An exact copy of every entry is needed, with no images.

(Entries taken from a collection)

-.-.-

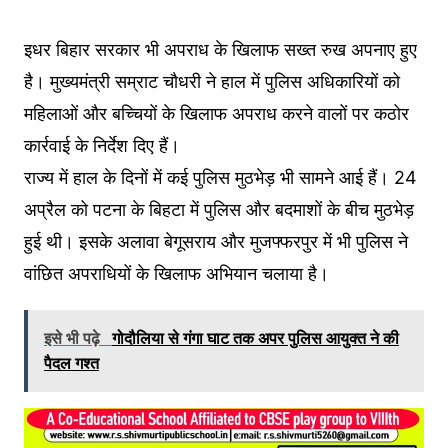
इधर बिहार सरकार भी अपराध के खिलाफ सख्त रुख अपनाए हुए
है। मुख्यमंत्री सम्राट चौधरी ने हाल में पुलिस अधिकारियों को
महिलाओं और बच्चियों के खिलाफ अपराध करने वालों पर कठोर
कार्रवाई के निर्देश दिए हैं।
राज्य में हाल के दिनों में कई पुलिस मुठभेड़ भी सामने आई हैं। 24
अप्रैल को पटना के बिहटा में पुलिस और बदमाशों के बीच मुठभेड़
हुई थी। इसके अलावा बेगूसराय और मुजफ्फरपुर में भी पुलिस ने
वांछित अपराधियों के खिलाफ अभियान चलाया है।
इसे भी पढ़े
गोदौलिया से गंगा घाट तक अपर पुलिस आयुक्त ने की
पैदल गश्त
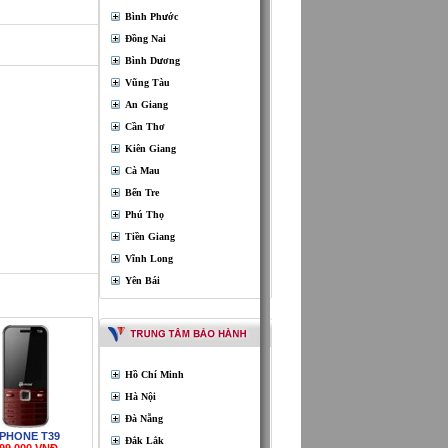
Bình Phước
Đồng Nai
Bình Dương
Vũng Tàu
An Giang
Cần Thơ
Kiên Giang
Cà Mau
Bến Tre
Phú Thọ
Tiền Giang
Vĩnh Long
Yên Bái
Hồ Chí Minh
Hà Nội
Đà Nẵng
PHONE T39
Đắk Lắk
99,000 VNĐ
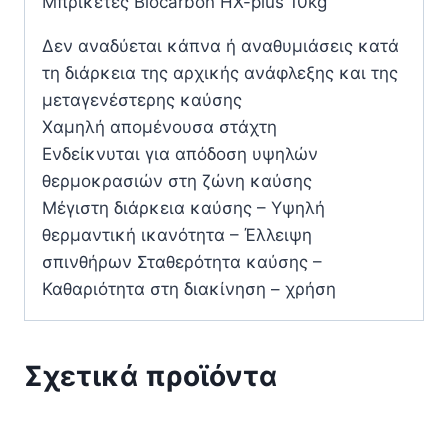
Μπρικέτες Biocarbon HX-plus 10kg
Δεν αναδύεται κάπνα ή αναθυμιάσεις κατά
τη διάρκεια της αρχικής ανάφλεξης και της
μεταγενέστερης καύσης
Χαμηλή απομένουσα στάχτη
Ενδείκνυται για απόδοση υψηλών
θερμοκρασιών στη ζώνη καύσης
Μέγιστη διάρκεια καύσης – Υψηλή
θερμαντική ικανότητα – Έλλειψη
σπινθήρων Σταθερότητα καύσης –
Καθαριότητα στη διακίνηση – χρήση
Σχετικά προϊόντα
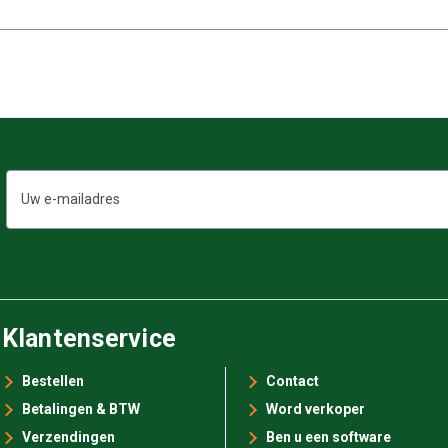
E-
mailadres
Klantenservice
Bestellen
Contact
Betalingen & BTW
Word verkoper
Verzendingen
Ben u een software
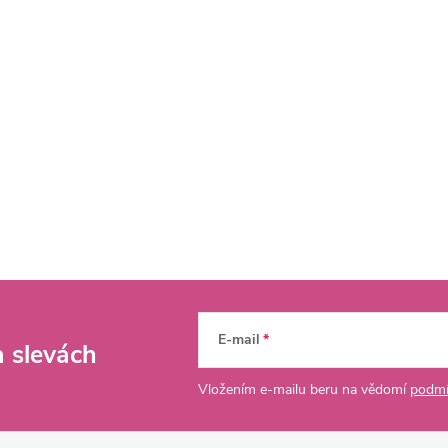
E-mail
a slevách
Vložením e-mailu beru na vědomí
podmí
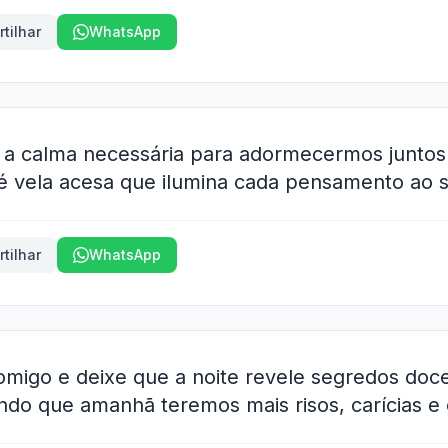
tilhar
WhatsApp
a a calma necessária para adormecermos juntos
é vela acesa que ilumina cada pensamento ao s
tilhar
WhatsApp
omigo e deixe que a noite revele segredos doc
do que amanhã teremos mais risos, carícias e 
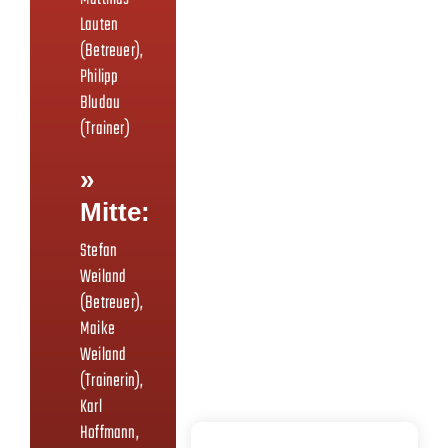
Lauten
(Betreuer),
Philipp
Bludau
(Trainer)
»
Mitte:
Stefan
Weiland
(Betreuer),
Maike
Weiland
(Trainerin),
Karl
Hoffmann,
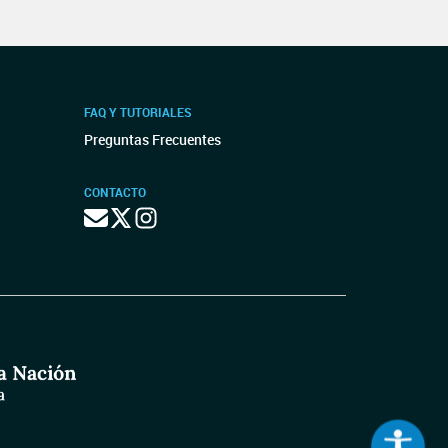
FAQ Y TUTORIALES
Preguntas Frecuentes
CONTACTO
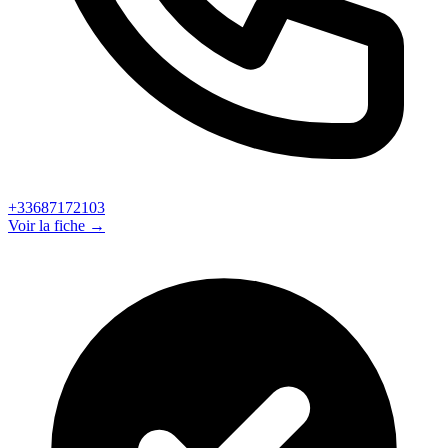
+33687172103
Voir la fiche →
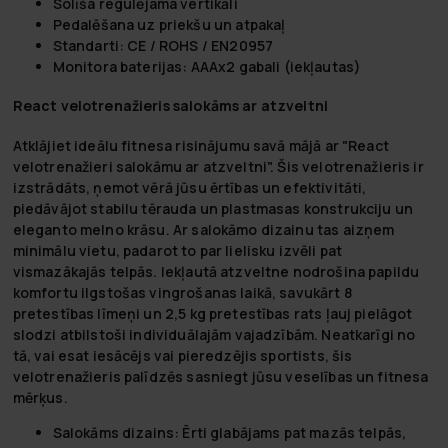
Solīša regulējama vertikāli
Pedalēšana uz priekšu un atpakaļ
Standarti: CE / ROHS / EN20957
Monitora baterijas: AAAx2 gabali (iekļautas)
React velotrenažieris salokāms ar atzveltni
Atklājiet ideālu fitnesa risinājumu savā mājā ar "React
velotrenažieri salokāmu ar atzveltni". Šis velotrenažieris ir
izstrādāts, ņemot vērā jūsu ērtības un efektivitāti,
piedāvājot stabilu tērauda un plastmasas konstrukciju un
eleganto melno krāsu. Ar salokāmo dizainu tas aizņem
minimālu vietu, padarot to par lielisku izvēli pat
vismazākajās telpās. Iekļautā atzveltne nodrošina papildu
komfortu ilgstošas vingrošanas laikā, savukārt 8
pretestības līmeņi un 2,5 kg pretestības rats ļauj pielāgot
slodzi atbilstoši individuālajām vajadzībām. Neatkarīgi no
tā, vai esat iesācējs vai pieredzējis sportists, šis
velotrenažieris palīdzēs sasniegt jūsu veselības un fitnesa
mērķus.
Salokāms dizains:
Ērti glabājams pat mazās telpās,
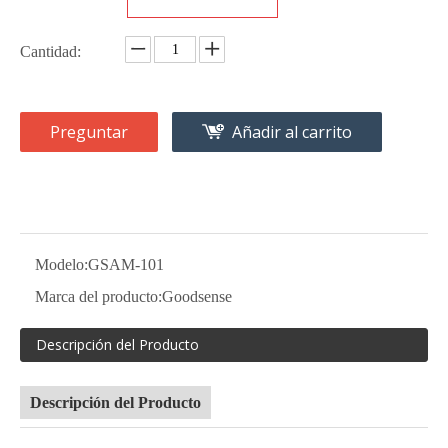
Cantidad:
Preguntar
Añadir al carrito
Modelo:
GSAM-101
Marca del producto:
Goodsense
Descripción del Producto
Descripción del Producto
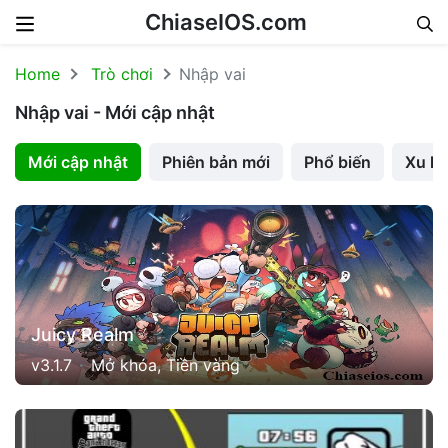
ChiaseIOS.com
Skip to content
Home
Trò chơi
Nhập vai
Nhập vai - Mới cập nhật
Mới cập nhật
Phiên bản mới
Phổ biến
Xu h
Juicy Realm
v3.1.7
Mở khóa, Tiền vàng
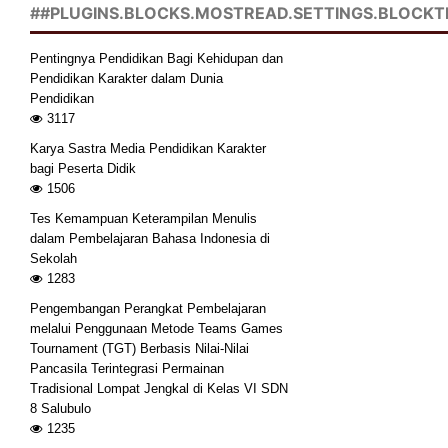
##PLUGINS.BLOCKS.MOSTREAD.SETTINGS.BLOCKT
Pentingnya Pendidikan Bagi Kehidupan dan
Pendidikan Karakter dalam Dunia
Pendidikan
3117
Karya Sastra Media Pendidikan Karakter
bagi Peserta Didik
1506
Tes Kemampuan Keterampilan Menulis
dalam Pembelajaran Bahasa Indonesia di
Sekolah
1283
Pengembangan Perangkat Pembelajaran
melalui Penggunaan Metode Teams Games
Tournament (TGT) Berbasis Nilai-Nilai
Pancasila Terintegrasi Permainan
Tradisional Lompat Jengkal di Kelas VI SDN
8 Salubulo
1235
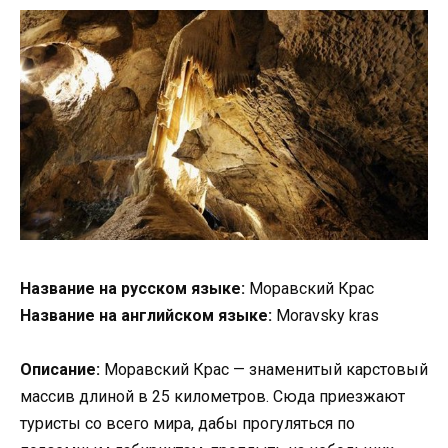
Название на русском языке:
Моравский Крас
Название на английском языке:
Moravsky kras
Описание:
Моравский Крас — знаменитый карстовый
массив длиной в 25 километров. Сюда приезжают
туристы со всего мира, дабы прогуляться по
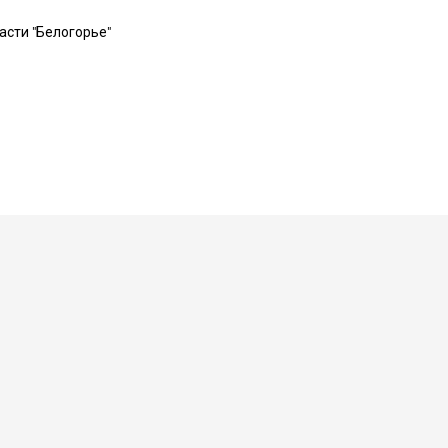
асти "Белогорье"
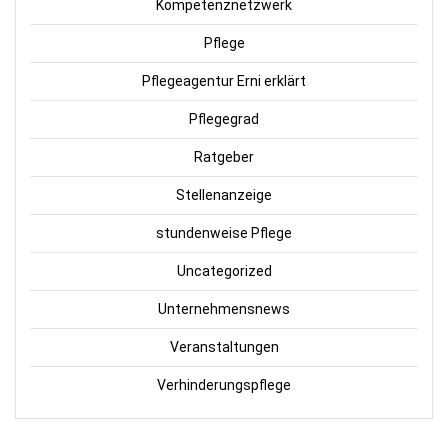
Kompetenznetzwerk
Pflege
Pflegeagentur Erni erklärt
Pflegegrad
Ratgeber
Stellenanzeige
stundenweise Pflege
Uncategorized
Unternehmensnews
Veranstaltungen
Verhinderungspflege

-.-.-

WRITTEN SOLUTION:
इधर बिहार सरकार भी अपराध के खिलाफ सख्त रुख अपनाए हुए
है। मुख्यमंत्री सम्राट चौधरी ने हाल में पुलिस अधिकारियों को
महिलाओं और बच्चियों के खिलाफ अपराध करने वालों पर कठोर
कार्रवाई के निर्देश दिए हैं।
राज्य में हाल के दिनों में कई पुलिस मुठभेड़ भी सामने आई हैं। 24
अप्रैल को पटना के बिहटा में पुलिस और बदमाशों के बीच मुठभेड़
हुई थी। इसके अलावा बेगूसराय और मुजफ्फरपुर में भी पुलिस ने
वांछित अपराधियों के खिलाफ अभियान चलाया है।
इसे भी पढ़े
गोदौलिया से गंगा घाट तक अपर पुलिस आयुक्त ने की
पैदल गश्त
Bình Phước
Đồng Nai
Bình Dương
Vũng Tàu
An Giang
Cần Thơ
Kiên Giang
Cà Mau
Bến Tre
Phú Thọ
Tiền Giang
Vĩnh Long
Yên Bái
Hồ Chí Minh
Hà Nội
Đà Nẵng
PHONE T39
Đắk Lắk
99,000 VNĐ
Μπρικέτες Biocarbon HX-plus 10kg
Δεν αναδύεται κάπνα ή αναθυμιάσεις κατά
τη διάρκεια της αρχικής ανάφλεξης και της
μεταγενέστερης καύσης
Χαμηλή απομένουσα στάχτη
Ενδείκνυται για απόδοση υψηλών
θερμοκρασιών στη ζώνη καύσης
Μέγιστη διάρκεια καύσης – Υψηλή
θερμαντική ικανότητα – Έλλειψη
σπινθήρων Σταθερότητα καύσης –
Καθαριότητα στη διακίνηση – χρήση
Σχετικά προϊόντα
E-
mailadres
Klantenservice
Bestellen
Contact
Betalingen & BTW
Word verkoper
Verzendingen
Ben u een software
E-mail
a slevách
Vložením e-mailu beru na vědomí
podmí
tilhar
WhatsApp
a a calma necessária para adormecermos juntos
é vela acesa que ilumina cada pensamento ao s
tilhar
WhatsApp
omigo e deixe que a noite revele segredos doc
do que amanhã teremos mais risos, carícias e 
Lauten
(Betreuer),
Philipp
Bludau
(Trainer)
»
Mitte:
Stefan
Weiland
(Betreuer),
Maike
Weiland
(Trainerin),
Karl
Hoffmann,
FAQ Y TUTORIALES
Preguntas Frecuentes
CONTACTO
+33687172103
Voir la fiche →
Solīša regulējama vertikāli
Pedalēšana uz priekšu un atpakaļ
Standarti: CE / ROHS / EN20957
Monitora baterijas: AAAx2 gabali (iekļautas)
React velotrenažieris salokāms ar atzveltni
Atklājiet ideālu fitnesa risinājumu savā mājā ar "React
velotrenažieri salokāmu ar atzveltni". Šis velotrenažieris ir
izstrādāts, ņemot vērā jūsu ērtības un efektivitāti,
piedāvājot stabilu tērauda un plastmasas konstrukciju un
eleganto melno krāsu. Ar salokāmo dizainu tas aizņem
minimālu vietu, padarot to par lielisku izvēli pat
vismazākajās telpās. Iekļautā atzveltne nodrošina papildu
komfortu ilgstošas vingrošanas laikā, savukārt 8
pretestības līmeņi un 2,5 kg pretestības rats ļauj pielāgot
slodzi atbilstoši individuālajām vajadzībām. Neatkarīgi no
tā, vai esat iesācējs vai pieredzējis sportists, šis
velotrenažieris palīdzēs sasniegt jūsu veselības un fitnesa
mērķus.
Salokāms dizains:
Ērti glabājams pat mazās telpās,
Cantidad:
Preguntar
Añadir al carrito
Modelo:
GSAM-101
Marca del producto:
Goodsense
Descripción del Producto
Descripción del Producto
ChiaseIOS.com
Skip to content
Home
Trò chơi
Nhập vai
Nhập vai - Mới cập nhật
Mới cập nhật
Phiên bản mới
Phổ biến
Xu h
Juicy Realm
v3.1.7
Mở khóa, Tiền vàng
##PLUGINS.BLOCKS.MOSTREAD.SETTINGS.BLOCKT
Pentingnya Pendidikan Bagi Kehidupan dan
Pendidikan Karakter dalam Dunia
Pendidikan
3117
Karya Sastra Media Pendidikan Karakter
bagi Peserta Didik
1506
Tes Kemampuan Keterampilan Menulis
dalam Pembelajaran Bahasa Indonesia di
Sekolah
1283
Pengembangan Perangkat Pembelajaran
melalui Penggunaan Metode Teams Games
Tournament (TGT) Berbasis Nilai-Nilai
Pancasila Terintegrasi Permainan
Tradisional Lompat Jengkal di Kelas VI SDN
8 Salubulo
1235
Название на русском языке:
Моравский Крас
Название на английском языке:
Moravsky kras
Описание:
Моравский Крас — знаменитый карстовый
массив длиной в 25 километров. Сюда приезжают
туристы со всего мира, дабы прогуляться по
асти "Белогорье"
Kompetenznetzwerk
Pflege
Pflegeagentur Erni erklärt
Pflegegrad
Ratgeber
Stellenanzeige
stundenweise Pflege
Uncategorized
Unternehmensnews
Veranstaltungen
Verhinderungspflege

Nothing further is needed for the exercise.